§ The task
Reproduce the entries below exactly, but only from the line containing "M3200压力传感器 (762, 797)" to the line containing "P9000系列高性能压力传感器 (1081, 1281)", inclusive.

§ Exercise materials
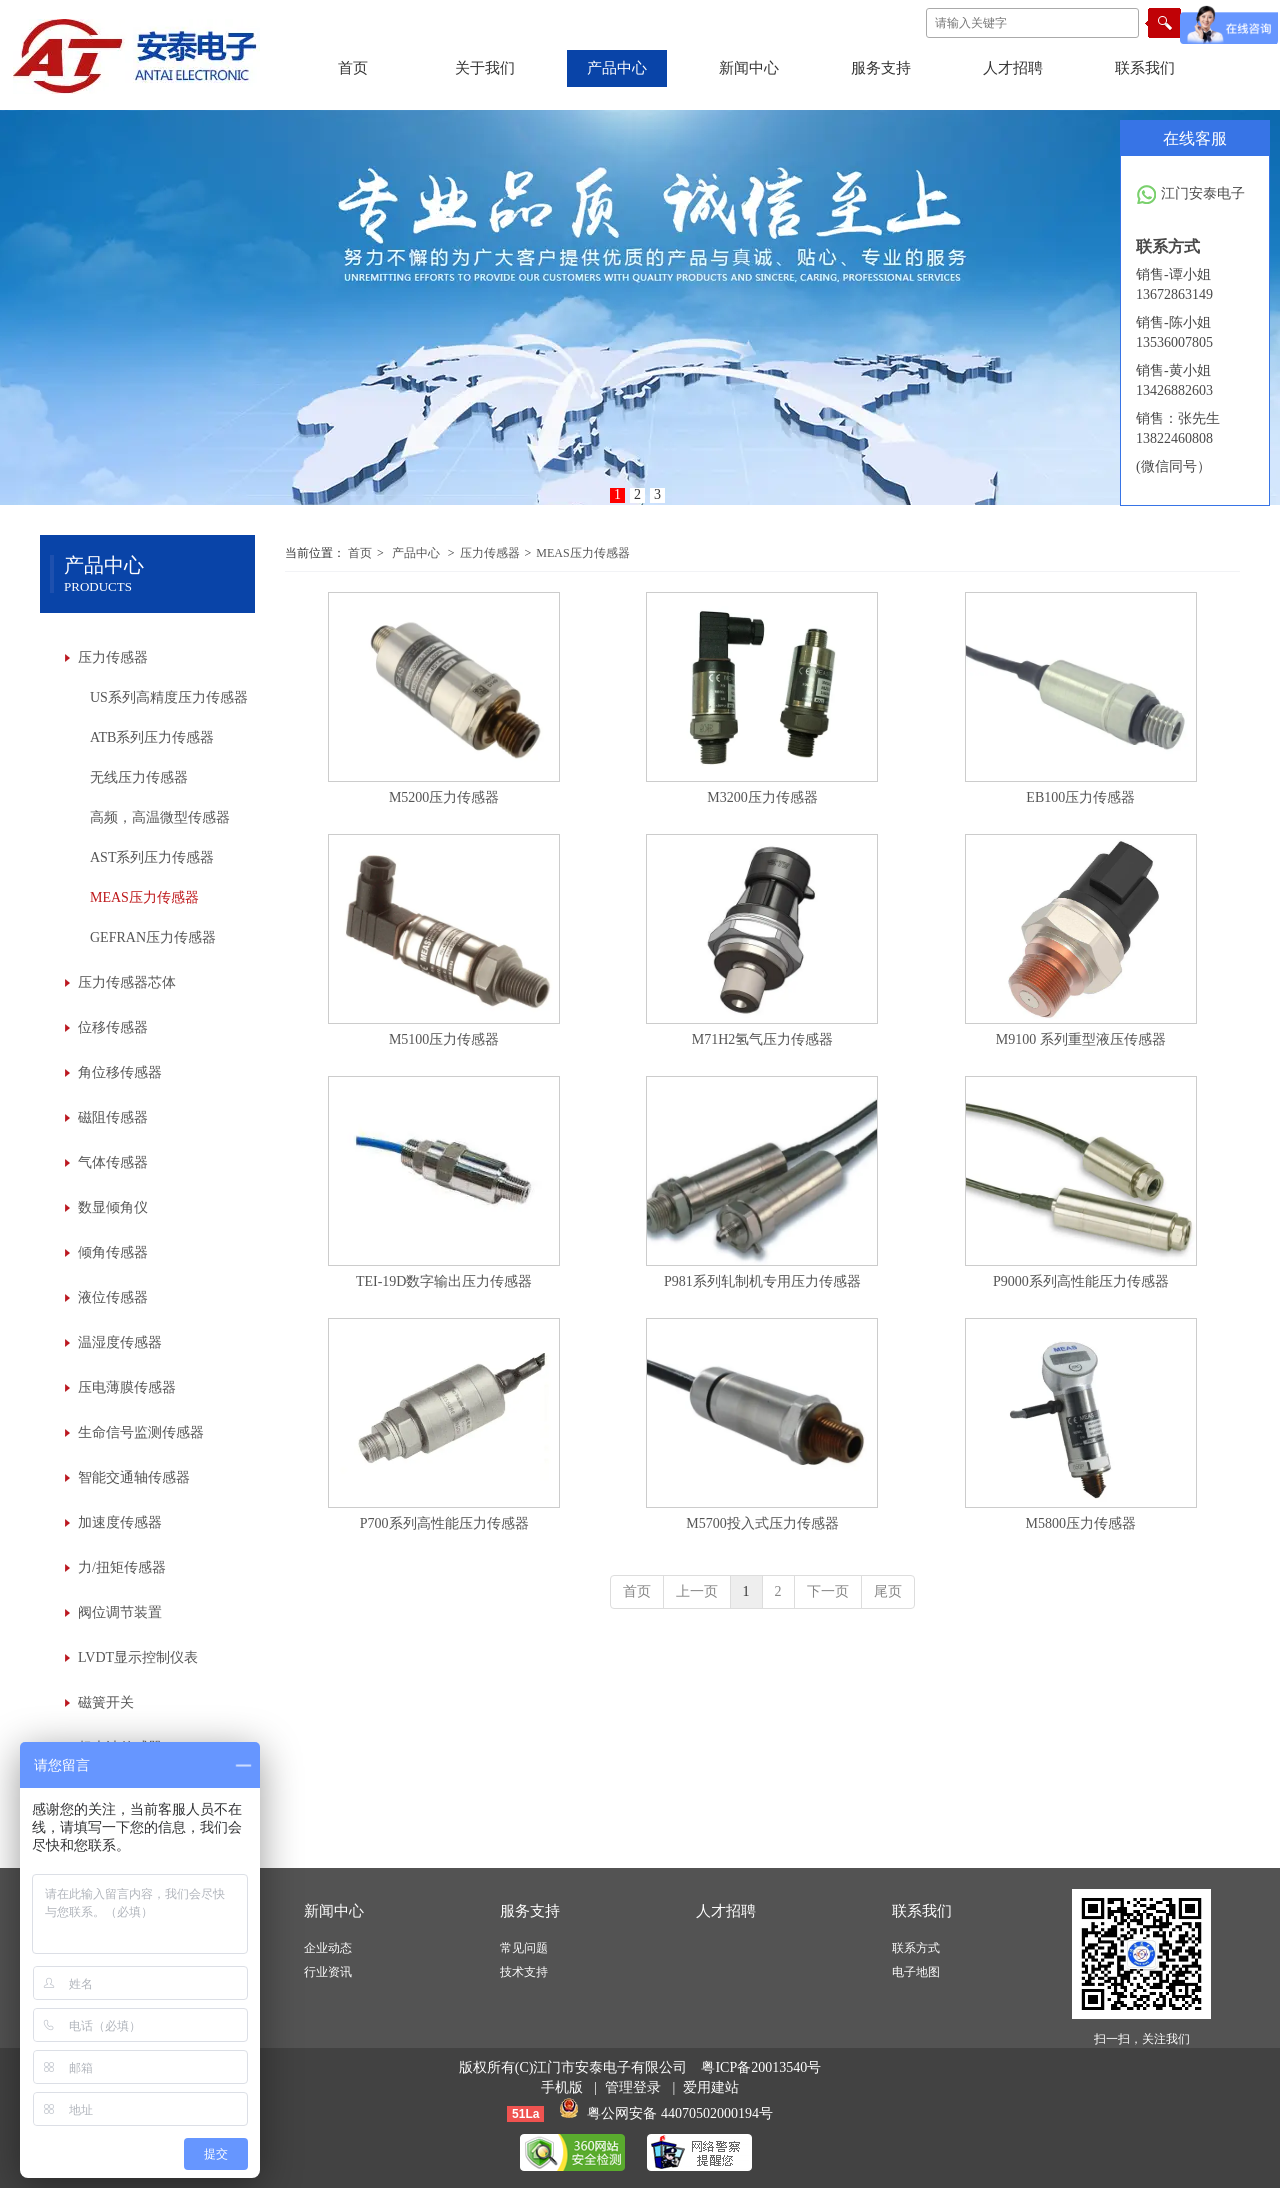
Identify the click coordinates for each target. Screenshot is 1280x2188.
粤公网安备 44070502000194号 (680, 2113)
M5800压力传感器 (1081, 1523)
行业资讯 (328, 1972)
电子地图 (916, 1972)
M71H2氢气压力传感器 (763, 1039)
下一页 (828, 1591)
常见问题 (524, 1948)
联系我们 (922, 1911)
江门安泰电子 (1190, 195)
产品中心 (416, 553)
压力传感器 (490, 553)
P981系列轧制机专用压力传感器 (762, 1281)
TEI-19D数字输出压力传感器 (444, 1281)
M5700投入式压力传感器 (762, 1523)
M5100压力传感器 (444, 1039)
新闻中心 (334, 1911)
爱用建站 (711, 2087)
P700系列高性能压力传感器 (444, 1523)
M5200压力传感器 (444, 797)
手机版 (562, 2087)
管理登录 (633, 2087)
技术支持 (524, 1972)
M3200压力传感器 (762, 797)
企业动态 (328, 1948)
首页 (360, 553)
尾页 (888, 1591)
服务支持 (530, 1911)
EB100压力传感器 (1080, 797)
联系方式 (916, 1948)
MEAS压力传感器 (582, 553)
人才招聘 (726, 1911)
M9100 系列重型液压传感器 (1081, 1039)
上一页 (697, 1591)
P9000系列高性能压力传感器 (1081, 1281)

...

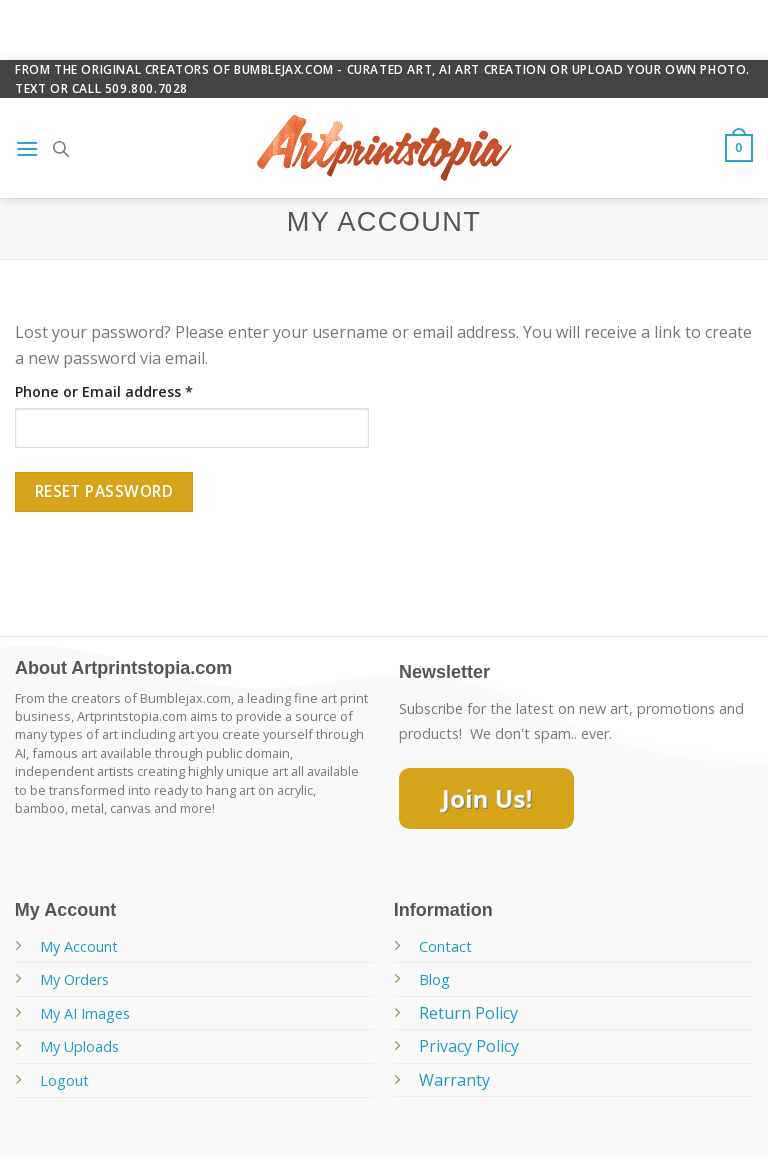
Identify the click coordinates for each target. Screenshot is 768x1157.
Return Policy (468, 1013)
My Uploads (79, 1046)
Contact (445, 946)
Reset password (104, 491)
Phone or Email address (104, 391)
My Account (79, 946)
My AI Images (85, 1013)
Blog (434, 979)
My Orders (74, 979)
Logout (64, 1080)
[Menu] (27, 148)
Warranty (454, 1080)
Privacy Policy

---

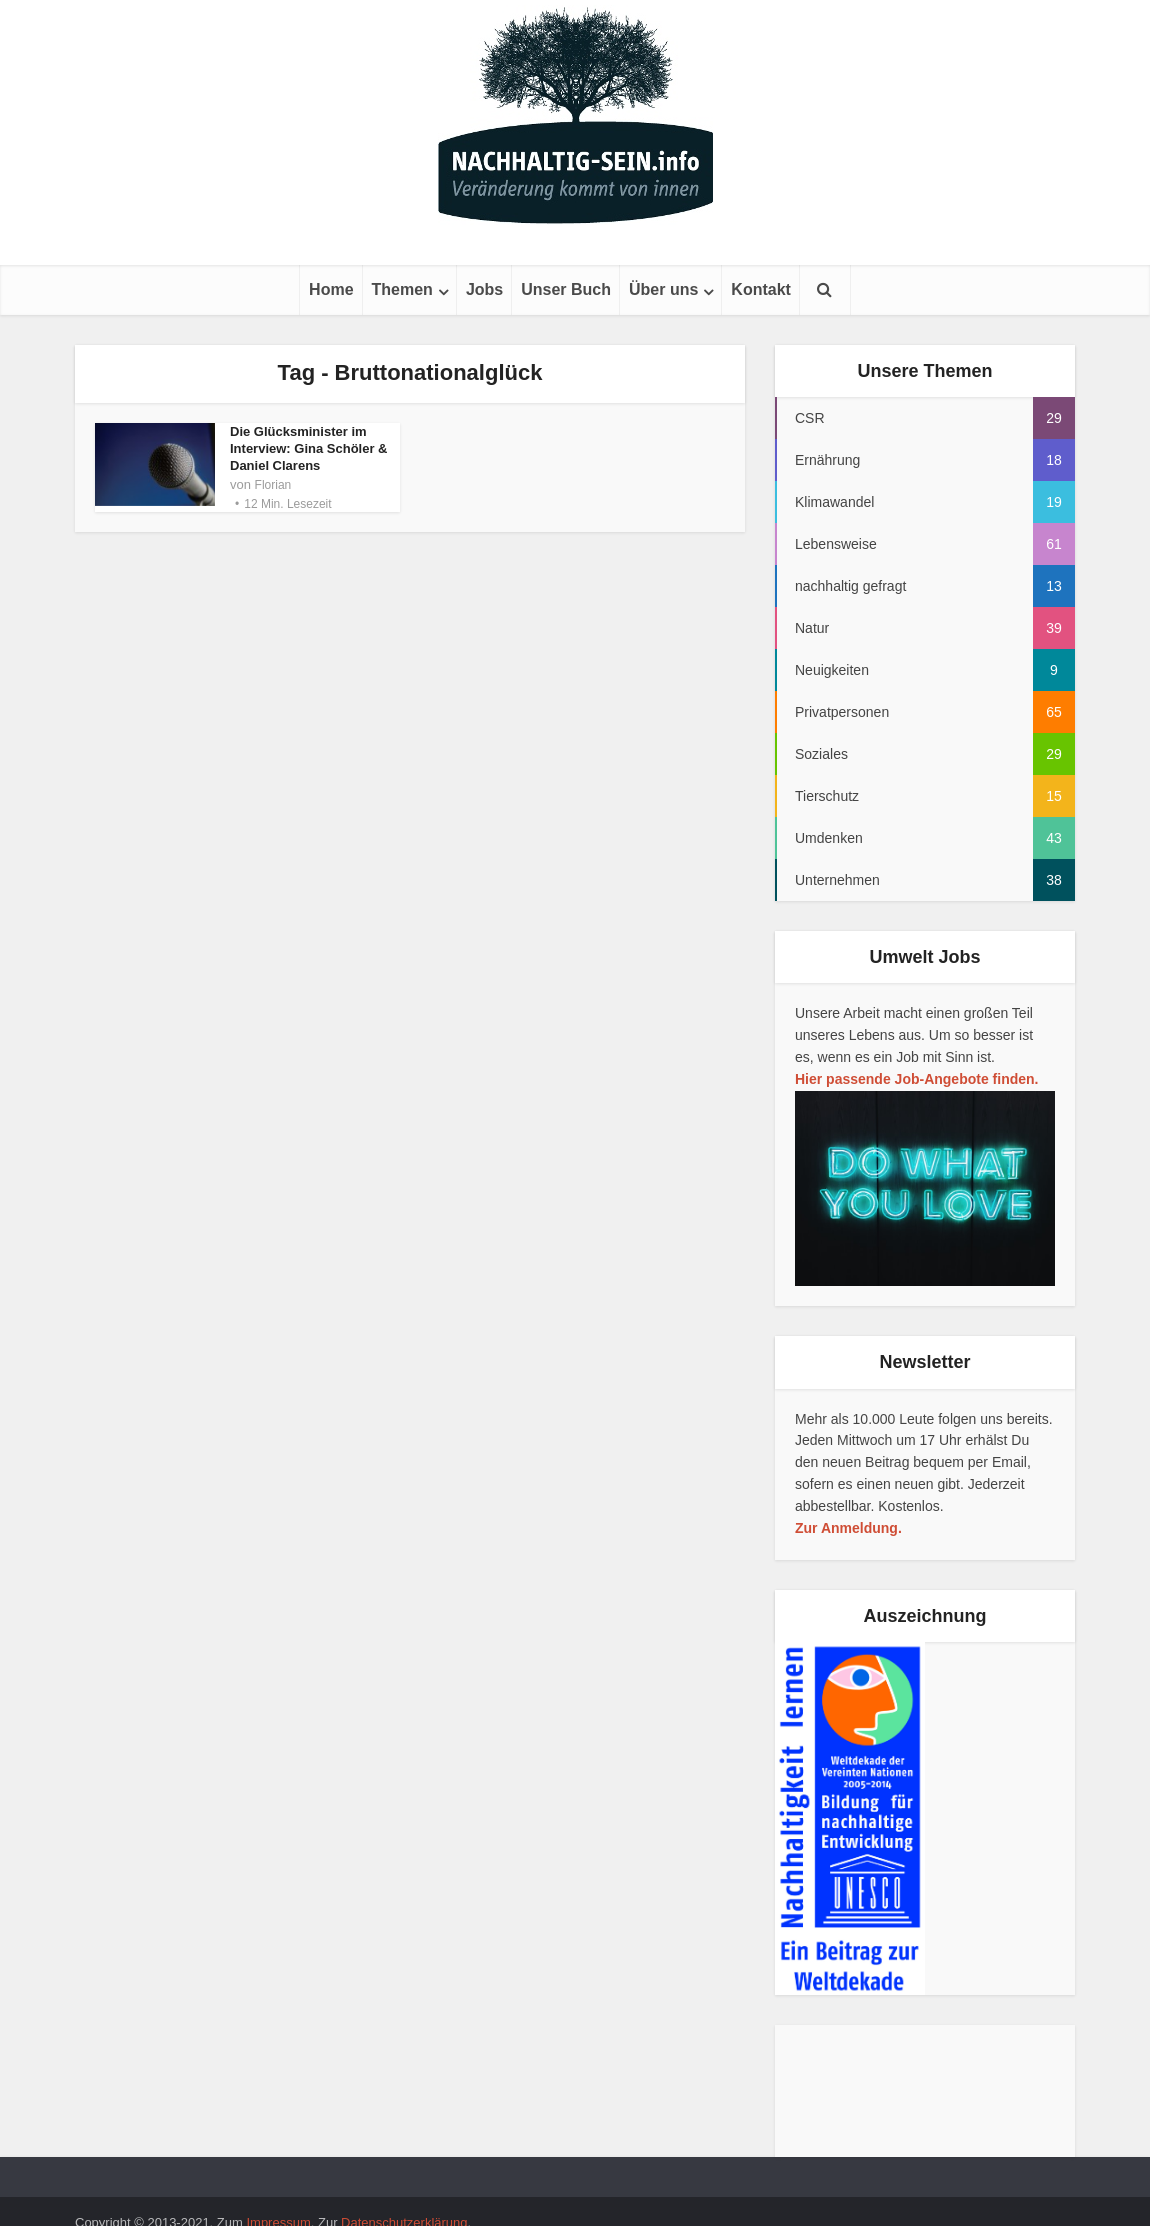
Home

§ Result
M3200压力传感器 (762, 797)
企业动态 (328, 1948)
首页 (360, 553)
尾页 (888, 1591)
服务支持 (530, 1911)
EB100压力传感器 (1080, 797)
联系方式 (916, 1948)
MEAS压力传感器 (582, 553)
人才招聘 (726, 1911)
M9100 系列重型液压传感器 (1081, 1039)
上一页 (697, 1591)
P9000系列高性能压力传感器 (1081, 1281)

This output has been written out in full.